現地時間9月17日(日本時間18日)、本拠地レートフィールドで行われたタイガース戦に「5番・一塁」で先発。メジャー移籍後初めて5番を任された試合で、初回に32号3ランを放つと、8回には一塁線を破る三塁打を記録した。
4打数2安打3打点。メジャー初の三塁打を含むマルチ安打は、8月28日以来19試合ぶりとなった。チームも3―1で勝利し、地区首位争いで大きな1勝を挙げている。
▪️初の5番打席 起用でいきなり32号で応える バックスクリーンへ豪快な一発
試合開始直後から、村上選手のバットが動いた。
0―0で迎えた1回2死一、三塁。タイガース先発のフランバー・バルデス投手が投じた初球、94.6マイル(約152.2キロ)のシンカーを捉える。
打球は中堅方向へ高々と舞い上がり、そのままバックスクリーンへ。
打球速度は109.1マイル(約175.6キロ)、飛距離は423フィート(約129メートル)。ホワイトソックスにいきなり3点をもたらす先制3ランとなった。MLB公式のStatcastデータでも、打球の強烈さが記録されている。
この一発は9月9日のパイレーツ戦以来、8試合ぶりの32号本塁打だった。
そして、村上選手にとってもう一つ大きかったのが、この日の打順だ。
メジャー1年目は主に2番を任されてきたが、ここ最近は3番、4番での起用も増加。
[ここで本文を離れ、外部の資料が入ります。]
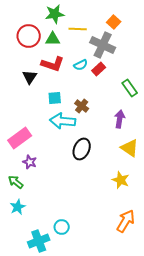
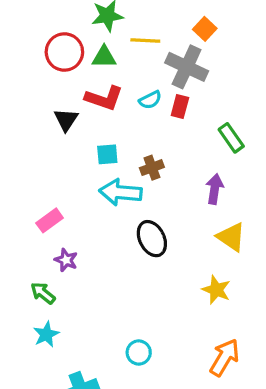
red rectangle: (99, 69) -> (180, 106), turned -32
brown cross: (82, 106) -> (152, 168), turned 32
pink rectangle: (20, 138) -> (50, 220), size x0.7
black ellipse: (82, 149) -> (152, 239), turned -50
cyan circle: (62, 227) -> (139, 353), moved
この日はメジャー移籍後初めて5番に入った。
その新たな打順で、試合の立ち上がりから結果を残した。
▪️32号で松井秀喜さんの「31本」を更新
32号という数字は、日本人打者のメジャー1年目という視点でも大きな意味を持つ。
村上選手は今季32本塁打となり、松井秀喜さんが2004年にヤンキースで記録した31本塁打を上回った。
日本人選手の新人シーズン本塁打記録では、ブルージェイズの岡本和真選手が33本塁打でトップに立っており、村上選手はこの一発でその記録に1本差まで迫った。
また、2025年に鈴木誠也選手が記録した32本塁打にも並んだ。
海を渡った最初のシーズンで、村上選手が日本人打者の歴史に名前を刻むペースを維持していることが、改めて浮き彫りになった。
▪️8回には一塁線を破る三塁打 メジャー初の「3本目のベース」
そして、この日のハイライトは本塁打だけではなかった。
2―0で迎えた8回1死、村上選手はタイガースの右腕から一塁線を破る打球を放つ。
外野を転がる打球を見ながら、村上選手は一気に三塁へ。
記録は三塁打。
これがメジャー初の三塁打となり、8月28日のツインズ戦以来となる19試合ぶりのマルチ安打も完成させた。
本塁打だけではなく、長打を重ねて4打数2安打3打点。
9月に入ってから打撃面で苦しい時間が続いていただけに、一本のホームランで終わらず、試合終盤まで安打を積み重ねたことも印象的だった。
▪️9月は打率1割を切る苦戦 それでも一発の力は健在
村上選手にとって、ここまでの9月は決して簡単な時間ではなかった。
タイガース戦を迎えるまでの15試合では打率.096。2本塁打、6打点にとどまり、三振も31個を数えていた。
ホワイトソックスも9月は苦戦し、前日16日にはガーディアンズとの直接対決に敗戦。
一時は長く守っていたア・リーグ中地区首位から陥落していた。
その直後に迎えたタイガース戦。
チームが再び首位争いへ戻るためにも、打線の中心を担う村上選手の復調は重要なテーマになっていた。
そんな状況で飛び出したのが、初回の32号だった。
▪️ホワイトソックスも勝利 地区首位争いは再び並走
村上選手の先制3ランで主導権を握ったホワイトソックスは、
そのままタイガースを3―1で下した。
これでシカゴは77勝75敗から78勝75敗となり、
同日に試合がなかったガーディアンズと勝敗数で並んだ。
地区優勝争いは残り試合が少なくなるなか、再び横一線に近い状況へ戻っている。
チームにとっても、村上選手にとっても大きな意味を持つ勝利だった。
今季の村上選手は、5月末に右太もも裏を痛めて35試合を欠場。
それでも復帰後は本塁打を積み重ね、9月上旬には30号に到達した。
「本塁打を打てる打者」から「長打で試合を動かす打者」へ。
メジャー1年目のシーズン終盤、村上選手の打撃には新たな表情が加わり始めている。
残り試合でどこまで本塁打の数字を伸ばせるのか。